==== DATA EXTRACT ====

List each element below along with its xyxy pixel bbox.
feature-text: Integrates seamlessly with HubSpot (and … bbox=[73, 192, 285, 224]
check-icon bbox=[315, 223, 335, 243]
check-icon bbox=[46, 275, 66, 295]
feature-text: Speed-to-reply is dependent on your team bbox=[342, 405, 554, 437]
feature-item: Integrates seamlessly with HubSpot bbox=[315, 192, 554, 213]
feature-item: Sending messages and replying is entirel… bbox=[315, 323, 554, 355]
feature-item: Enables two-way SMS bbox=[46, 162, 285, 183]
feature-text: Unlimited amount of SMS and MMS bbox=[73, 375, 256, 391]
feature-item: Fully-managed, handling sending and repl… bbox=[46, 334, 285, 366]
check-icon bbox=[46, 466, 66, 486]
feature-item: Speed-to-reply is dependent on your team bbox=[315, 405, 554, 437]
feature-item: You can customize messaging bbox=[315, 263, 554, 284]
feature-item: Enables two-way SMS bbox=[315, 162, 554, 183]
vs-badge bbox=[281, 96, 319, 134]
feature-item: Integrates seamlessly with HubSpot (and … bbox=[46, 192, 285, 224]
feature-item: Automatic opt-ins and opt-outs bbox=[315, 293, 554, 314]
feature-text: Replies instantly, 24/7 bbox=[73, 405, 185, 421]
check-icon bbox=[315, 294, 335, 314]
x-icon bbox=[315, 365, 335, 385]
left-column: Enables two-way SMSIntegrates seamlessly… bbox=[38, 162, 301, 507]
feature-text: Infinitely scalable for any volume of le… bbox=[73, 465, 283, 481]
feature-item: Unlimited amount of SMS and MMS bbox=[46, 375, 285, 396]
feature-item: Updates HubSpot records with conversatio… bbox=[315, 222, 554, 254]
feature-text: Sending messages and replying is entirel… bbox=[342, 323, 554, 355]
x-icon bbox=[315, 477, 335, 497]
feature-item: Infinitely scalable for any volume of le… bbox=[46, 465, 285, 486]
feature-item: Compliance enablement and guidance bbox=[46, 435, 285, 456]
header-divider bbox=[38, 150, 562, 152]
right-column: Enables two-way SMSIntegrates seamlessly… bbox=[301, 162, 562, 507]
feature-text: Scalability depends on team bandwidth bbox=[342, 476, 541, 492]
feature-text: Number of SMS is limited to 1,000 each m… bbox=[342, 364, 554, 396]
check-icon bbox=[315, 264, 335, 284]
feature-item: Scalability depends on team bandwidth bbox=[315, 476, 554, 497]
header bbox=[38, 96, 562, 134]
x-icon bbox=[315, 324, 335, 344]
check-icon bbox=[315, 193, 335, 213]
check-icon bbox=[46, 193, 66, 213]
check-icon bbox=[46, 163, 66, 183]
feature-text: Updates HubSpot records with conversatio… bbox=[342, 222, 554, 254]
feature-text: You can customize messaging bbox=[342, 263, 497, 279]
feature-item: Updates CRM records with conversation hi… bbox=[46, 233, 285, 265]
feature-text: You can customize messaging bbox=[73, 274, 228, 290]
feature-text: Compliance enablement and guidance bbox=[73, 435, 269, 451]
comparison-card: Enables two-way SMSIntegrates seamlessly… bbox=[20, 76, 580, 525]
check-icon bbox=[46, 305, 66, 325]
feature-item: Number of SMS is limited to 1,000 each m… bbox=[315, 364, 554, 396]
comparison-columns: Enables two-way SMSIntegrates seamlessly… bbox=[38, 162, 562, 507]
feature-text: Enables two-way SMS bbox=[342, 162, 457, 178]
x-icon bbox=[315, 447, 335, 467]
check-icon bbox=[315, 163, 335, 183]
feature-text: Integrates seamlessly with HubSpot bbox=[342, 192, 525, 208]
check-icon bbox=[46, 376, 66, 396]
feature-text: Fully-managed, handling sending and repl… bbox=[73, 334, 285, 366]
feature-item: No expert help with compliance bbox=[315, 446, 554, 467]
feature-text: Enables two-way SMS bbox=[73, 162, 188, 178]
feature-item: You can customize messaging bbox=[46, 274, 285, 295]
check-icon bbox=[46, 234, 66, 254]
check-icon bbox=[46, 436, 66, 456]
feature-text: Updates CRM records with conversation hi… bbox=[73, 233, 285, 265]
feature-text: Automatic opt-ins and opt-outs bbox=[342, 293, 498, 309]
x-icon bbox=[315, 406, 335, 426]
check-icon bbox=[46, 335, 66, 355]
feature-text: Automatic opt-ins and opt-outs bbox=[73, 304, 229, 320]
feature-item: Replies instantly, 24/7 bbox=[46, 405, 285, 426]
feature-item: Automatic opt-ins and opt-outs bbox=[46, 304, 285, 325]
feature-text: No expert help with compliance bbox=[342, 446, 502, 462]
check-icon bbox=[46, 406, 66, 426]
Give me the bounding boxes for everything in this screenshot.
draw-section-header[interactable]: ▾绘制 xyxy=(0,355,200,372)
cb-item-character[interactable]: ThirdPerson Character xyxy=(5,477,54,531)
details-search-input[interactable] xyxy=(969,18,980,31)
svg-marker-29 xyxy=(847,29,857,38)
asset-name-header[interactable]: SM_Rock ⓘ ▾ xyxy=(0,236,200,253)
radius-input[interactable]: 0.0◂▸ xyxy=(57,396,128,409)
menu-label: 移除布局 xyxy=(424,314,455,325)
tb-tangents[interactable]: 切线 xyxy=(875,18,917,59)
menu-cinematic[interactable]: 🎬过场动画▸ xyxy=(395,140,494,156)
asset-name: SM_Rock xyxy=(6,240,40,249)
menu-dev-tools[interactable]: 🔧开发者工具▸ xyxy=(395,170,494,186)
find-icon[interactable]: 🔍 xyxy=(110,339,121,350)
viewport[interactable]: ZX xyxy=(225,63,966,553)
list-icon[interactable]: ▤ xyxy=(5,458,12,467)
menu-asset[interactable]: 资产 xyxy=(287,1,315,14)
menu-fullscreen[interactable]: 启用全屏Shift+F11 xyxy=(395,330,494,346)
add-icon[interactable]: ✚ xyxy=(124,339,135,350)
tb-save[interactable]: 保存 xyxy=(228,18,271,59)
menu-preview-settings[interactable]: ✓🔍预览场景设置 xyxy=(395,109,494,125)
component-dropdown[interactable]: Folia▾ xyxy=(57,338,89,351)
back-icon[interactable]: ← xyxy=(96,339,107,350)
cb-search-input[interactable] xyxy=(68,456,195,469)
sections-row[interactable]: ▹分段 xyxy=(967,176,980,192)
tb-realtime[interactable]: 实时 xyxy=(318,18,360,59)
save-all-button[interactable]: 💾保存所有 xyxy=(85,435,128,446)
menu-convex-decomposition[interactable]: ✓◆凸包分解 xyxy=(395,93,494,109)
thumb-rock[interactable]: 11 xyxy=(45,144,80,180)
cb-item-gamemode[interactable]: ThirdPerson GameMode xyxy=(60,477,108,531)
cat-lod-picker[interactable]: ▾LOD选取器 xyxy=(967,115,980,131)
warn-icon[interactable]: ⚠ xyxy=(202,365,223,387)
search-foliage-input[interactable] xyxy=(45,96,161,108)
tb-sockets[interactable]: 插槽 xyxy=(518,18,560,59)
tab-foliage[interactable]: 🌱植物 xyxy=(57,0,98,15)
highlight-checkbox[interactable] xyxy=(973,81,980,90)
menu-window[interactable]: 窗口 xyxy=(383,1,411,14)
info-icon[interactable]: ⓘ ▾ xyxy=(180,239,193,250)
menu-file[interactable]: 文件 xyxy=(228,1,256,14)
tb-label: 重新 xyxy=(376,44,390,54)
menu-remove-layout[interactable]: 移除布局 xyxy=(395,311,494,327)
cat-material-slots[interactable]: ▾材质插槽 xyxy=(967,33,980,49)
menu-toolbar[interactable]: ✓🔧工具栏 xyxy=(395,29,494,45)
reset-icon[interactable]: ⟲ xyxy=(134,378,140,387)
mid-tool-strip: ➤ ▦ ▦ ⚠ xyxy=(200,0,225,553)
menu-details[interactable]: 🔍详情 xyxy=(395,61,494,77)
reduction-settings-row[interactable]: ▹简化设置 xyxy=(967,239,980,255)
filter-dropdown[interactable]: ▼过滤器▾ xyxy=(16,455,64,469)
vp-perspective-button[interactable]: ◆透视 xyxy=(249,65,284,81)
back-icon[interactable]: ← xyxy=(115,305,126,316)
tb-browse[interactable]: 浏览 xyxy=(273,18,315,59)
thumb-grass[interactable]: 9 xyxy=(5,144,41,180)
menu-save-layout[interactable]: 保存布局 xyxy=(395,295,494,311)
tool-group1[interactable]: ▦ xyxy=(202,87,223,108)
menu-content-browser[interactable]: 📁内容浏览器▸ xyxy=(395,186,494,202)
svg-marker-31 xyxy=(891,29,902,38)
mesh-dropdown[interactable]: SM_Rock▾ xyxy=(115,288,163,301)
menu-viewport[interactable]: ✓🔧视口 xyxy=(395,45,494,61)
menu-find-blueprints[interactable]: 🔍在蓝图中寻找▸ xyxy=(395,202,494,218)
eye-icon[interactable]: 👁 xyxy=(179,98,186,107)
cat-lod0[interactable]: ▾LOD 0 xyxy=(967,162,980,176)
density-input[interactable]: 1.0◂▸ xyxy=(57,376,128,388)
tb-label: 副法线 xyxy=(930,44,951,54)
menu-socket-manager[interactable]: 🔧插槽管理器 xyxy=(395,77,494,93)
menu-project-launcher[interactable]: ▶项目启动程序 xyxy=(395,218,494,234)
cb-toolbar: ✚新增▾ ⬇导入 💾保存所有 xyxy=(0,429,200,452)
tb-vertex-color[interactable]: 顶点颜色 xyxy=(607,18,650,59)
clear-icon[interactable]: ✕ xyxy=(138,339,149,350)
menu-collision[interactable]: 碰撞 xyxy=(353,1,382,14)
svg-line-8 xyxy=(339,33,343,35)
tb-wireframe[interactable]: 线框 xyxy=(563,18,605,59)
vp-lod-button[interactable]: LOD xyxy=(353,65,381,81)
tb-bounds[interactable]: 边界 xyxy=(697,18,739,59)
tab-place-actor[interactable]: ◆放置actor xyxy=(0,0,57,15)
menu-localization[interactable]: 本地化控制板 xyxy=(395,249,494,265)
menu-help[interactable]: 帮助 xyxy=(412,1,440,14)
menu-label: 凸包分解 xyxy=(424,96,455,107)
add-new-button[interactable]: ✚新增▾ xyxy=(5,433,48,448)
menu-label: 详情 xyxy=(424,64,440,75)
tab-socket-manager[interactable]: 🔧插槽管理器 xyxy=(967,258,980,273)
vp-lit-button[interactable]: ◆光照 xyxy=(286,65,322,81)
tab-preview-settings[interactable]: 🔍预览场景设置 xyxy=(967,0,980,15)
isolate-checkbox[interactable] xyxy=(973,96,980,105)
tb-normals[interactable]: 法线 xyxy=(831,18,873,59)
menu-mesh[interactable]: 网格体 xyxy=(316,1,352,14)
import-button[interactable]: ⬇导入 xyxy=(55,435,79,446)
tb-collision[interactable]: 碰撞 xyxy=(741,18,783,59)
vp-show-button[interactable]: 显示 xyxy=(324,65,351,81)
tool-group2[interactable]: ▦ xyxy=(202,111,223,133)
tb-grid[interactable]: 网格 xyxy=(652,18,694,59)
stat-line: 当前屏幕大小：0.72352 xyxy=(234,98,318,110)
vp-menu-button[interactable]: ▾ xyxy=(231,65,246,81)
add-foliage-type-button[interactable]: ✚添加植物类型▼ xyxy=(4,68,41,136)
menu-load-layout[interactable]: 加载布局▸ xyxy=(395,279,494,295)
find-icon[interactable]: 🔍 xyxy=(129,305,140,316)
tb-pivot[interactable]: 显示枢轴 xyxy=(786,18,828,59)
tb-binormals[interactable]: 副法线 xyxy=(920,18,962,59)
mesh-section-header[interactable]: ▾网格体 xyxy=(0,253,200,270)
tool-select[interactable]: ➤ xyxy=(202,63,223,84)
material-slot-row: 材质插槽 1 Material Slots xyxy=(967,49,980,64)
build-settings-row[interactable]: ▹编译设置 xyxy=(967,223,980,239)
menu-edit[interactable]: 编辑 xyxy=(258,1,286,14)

====

== ACTIVITY ==
Look through the entries above. Extract each line with the word "Replies".

== WRITTEN ANSWER ==
feature-text: Replies instantly, 24/7 bbox=[73, 405, 185, 421]
feature-item: Replies instantly, 24/7 bbox=[46, 405, 285, 426]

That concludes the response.